Talentueuse Marie Ndiaye. Et ce, dès son - si précoce - premier roman, le bien nommé Quant au riche avenir (1985). Elle a 17 ans lorsqu’elle dépose l’ouvrage au secrétariat des Éditions de Minuit, ne connaît pas plus le catalogue de la maison prestigieuse - Beckett ne lui dit rien encore, Duras tout juste, pour avoir reçu le Goncourt avec L’Amant l’année précédente - et le souvenir se teinte d’un premier sourire placide face à l’assurance de l’adolescente qu’elle était. « J’étais contente mais ça ne me semblait pas être miraculeux, ou une chance incroyable. Je n’avais jamais rencontré de personne qui écrivait, je n’avais pas la moindre idée de ce à quoi ressemblait le monde de l’édition. On était très loin de ça… Ce n’était même pas de l’audace, il me semblait que c’était simplement normal que, quand on avait écrit un livre, on le propose, et qu’on l’accepte et le publie. Dans mon esprit d’alors parce que j’étais très naïve, très ignorante de tout ça, c’était simplement dans l’ordre des choses. »

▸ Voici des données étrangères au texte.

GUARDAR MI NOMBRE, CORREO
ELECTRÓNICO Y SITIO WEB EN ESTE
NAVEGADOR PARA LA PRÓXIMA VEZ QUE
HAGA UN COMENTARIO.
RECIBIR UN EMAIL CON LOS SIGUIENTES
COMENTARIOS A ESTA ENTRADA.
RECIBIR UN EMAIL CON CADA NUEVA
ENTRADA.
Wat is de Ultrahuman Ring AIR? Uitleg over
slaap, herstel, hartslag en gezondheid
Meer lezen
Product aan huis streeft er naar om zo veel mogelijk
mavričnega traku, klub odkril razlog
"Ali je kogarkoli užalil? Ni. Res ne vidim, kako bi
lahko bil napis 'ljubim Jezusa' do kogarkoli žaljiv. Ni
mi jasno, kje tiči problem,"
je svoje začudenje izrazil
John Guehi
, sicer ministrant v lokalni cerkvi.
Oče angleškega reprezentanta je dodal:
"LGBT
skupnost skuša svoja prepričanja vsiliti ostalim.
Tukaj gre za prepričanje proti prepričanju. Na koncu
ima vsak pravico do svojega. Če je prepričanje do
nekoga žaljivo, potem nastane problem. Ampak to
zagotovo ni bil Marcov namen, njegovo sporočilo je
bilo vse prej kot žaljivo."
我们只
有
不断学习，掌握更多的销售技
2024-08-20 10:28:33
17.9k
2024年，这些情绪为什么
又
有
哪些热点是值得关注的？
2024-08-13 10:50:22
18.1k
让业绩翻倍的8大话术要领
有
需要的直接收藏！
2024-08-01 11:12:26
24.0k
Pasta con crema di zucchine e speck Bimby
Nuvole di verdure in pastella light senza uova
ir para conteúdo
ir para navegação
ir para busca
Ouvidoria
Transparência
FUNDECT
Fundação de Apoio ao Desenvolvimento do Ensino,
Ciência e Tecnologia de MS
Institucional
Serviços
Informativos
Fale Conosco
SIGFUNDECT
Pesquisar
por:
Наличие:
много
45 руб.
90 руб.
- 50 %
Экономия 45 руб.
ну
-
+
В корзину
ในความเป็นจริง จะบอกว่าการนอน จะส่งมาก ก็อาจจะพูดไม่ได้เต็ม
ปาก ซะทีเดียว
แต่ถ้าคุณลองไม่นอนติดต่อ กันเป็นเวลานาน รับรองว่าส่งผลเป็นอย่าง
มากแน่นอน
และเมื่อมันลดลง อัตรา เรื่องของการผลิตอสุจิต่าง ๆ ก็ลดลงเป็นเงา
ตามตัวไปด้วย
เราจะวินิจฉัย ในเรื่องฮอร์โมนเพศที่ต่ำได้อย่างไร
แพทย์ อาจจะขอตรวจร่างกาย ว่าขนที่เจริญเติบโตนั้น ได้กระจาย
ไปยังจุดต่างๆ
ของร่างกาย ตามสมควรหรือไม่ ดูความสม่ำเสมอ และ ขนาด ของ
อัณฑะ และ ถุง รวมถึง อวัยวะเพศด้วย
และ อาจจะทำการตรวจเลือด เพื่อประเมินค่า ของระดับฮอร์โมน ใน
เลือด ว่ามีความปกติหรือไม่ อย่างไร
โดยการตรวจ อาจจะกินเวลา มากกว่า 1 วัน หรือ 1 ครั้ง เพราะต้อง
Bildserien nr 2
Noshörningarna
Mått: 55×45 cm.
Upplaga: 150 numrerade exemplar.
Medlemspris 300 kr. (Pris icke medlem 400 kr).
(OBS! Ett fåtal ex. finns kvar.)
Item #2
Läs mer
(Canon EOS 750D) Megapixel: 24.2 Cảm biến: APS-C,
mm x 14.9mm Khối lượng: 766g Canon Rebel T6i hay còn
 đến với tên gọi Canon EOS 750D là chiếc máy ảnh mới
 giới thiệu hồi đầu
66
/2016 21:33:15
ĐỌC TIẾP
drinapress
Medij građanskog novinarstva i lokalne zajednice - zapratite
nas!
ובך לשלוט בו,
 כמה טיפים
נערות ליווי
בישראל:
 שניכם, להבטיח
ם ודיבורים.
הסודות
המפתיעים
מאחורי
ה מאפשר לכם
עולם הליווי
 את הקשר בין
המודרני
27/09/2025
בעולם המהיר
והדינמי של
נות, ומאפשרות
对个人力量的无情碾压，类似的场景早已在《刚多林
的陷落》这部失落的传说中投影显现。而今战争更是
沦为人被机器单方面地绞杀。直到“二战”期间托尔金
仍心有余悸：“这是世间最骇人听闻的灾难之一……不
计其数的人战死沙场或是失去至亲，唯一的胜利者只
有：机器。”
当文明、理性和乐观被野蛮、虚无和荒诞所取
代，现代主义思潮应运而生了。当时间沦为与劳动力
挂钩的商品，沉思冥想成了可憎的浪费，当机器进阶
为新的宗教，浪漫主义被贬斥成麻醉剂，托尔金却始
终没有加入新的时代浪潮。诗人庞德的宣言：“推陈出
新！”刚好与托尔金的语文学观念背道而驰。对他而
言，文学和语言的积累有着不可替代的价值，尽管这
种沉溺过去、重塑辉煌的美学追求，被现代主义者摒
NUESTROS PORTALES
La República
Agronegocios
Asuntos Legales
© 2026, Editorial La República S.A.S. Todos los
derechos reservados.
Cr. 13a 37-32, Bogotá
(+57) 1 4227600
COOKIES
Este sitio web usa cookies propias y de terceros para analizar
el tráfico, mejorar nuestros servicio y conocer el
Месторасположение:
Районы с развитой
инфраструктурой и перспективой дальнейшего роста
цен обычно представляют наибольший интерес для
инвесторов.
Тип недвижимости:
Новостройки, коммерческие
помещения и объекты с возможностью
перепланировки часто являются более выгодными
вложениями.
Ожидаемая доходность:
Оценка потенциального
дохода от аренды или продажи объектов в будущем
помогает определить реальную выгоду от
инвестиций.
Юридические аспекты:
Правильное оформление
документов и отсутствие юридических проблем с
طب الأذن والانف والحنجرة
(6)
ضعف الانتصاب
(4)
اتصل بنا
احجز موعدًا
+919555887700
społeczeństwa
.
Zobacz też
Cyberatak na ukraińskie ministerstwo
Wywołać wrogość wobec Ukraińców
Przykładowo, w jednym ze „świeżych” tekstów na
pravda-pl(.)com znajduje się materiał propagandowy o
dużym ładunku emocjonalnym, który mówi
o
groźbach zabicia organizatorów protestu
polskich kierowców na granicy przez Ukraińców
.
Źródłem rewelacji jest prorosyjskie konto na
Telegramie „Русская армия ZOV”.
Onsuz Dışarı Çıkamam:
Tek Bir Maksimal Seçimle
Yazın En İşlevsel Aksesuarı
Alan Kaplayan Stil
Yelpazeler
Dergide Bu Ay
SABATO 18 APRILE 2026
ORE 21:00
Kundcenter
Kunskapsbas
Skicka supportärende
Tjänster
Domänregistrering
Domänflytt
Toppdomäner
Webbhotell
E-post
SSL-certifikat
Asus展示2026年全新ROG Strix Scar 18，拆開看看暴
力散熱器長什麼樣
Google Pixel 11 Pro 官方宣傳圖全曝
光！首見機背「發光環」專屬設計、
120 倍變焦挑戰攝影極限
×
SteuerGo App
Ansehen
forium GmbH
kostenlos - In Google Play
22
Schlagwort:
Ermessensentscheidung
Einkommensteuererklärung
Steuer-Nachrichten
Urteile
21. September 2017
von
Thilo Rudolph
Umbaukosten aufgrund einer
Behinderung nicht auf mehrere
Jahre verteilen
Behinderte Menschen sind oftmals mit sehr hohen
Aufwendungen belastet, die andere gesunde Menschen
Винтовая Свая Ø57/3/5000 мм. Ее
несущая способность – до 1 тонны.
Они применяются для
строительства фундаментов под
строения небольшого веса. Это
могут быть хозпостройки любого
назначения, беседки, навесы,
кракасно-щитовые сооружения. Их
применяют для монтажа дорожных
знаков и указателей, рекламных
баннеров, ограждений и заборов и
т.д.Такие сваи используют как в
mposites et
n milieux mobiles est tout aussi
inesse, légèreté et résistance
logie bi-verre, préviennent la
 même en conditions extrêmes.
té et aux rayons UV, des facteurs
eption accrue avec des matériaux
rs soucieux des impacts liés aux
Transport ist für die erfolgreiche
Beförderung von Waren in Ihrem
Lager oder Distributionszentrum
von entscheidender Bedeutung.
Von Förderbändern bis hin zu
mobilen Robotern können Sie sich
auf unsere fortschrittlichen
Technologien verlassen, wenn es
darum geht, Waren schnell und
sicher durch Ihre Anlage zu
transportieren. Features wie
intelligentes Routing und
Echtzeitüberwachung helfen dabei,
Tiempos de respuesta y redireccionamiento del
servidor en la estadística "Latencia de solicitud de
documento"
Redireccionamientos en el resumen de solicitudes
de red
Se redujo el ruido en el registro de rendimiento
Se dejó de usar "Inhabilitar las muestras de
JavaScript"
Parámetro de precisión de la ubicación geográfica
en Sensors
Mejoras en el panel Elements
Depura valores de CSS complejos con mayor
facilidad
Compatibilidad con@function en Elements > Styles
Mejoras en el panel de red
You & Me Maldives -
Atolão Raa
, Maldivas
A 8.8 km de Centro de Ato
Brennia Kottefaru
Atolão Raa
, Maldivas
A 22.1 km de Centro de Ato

Pour autant, avant d’être un grand écrivain - ce qu’elle confirmera rapidement - Marie Ndiaye est une jeune fille porteuse d’un regard tout de connaissance - on voudrait dire de sagesse -avec cette étonnante étude de l’esprit d’un jeune homme. Écrivain déjà, donc, forte de sa lucidité sur la nature humaine, ses complexités et ses enjeux. On est loin de la chance du débutant, comme de l’enfant-prodige, elle ne s’y est pas trompée, ne nous en rendra pas dupe. Avant d’être un métier, écrire est un travail, elle s’y est frottée, en a pris la mesure, a cherché la sienne, pour produire ce petit bijou de rigueur, de style et de perspicacité. « Ça a été un premier livre édité, mais ce n’était pas du...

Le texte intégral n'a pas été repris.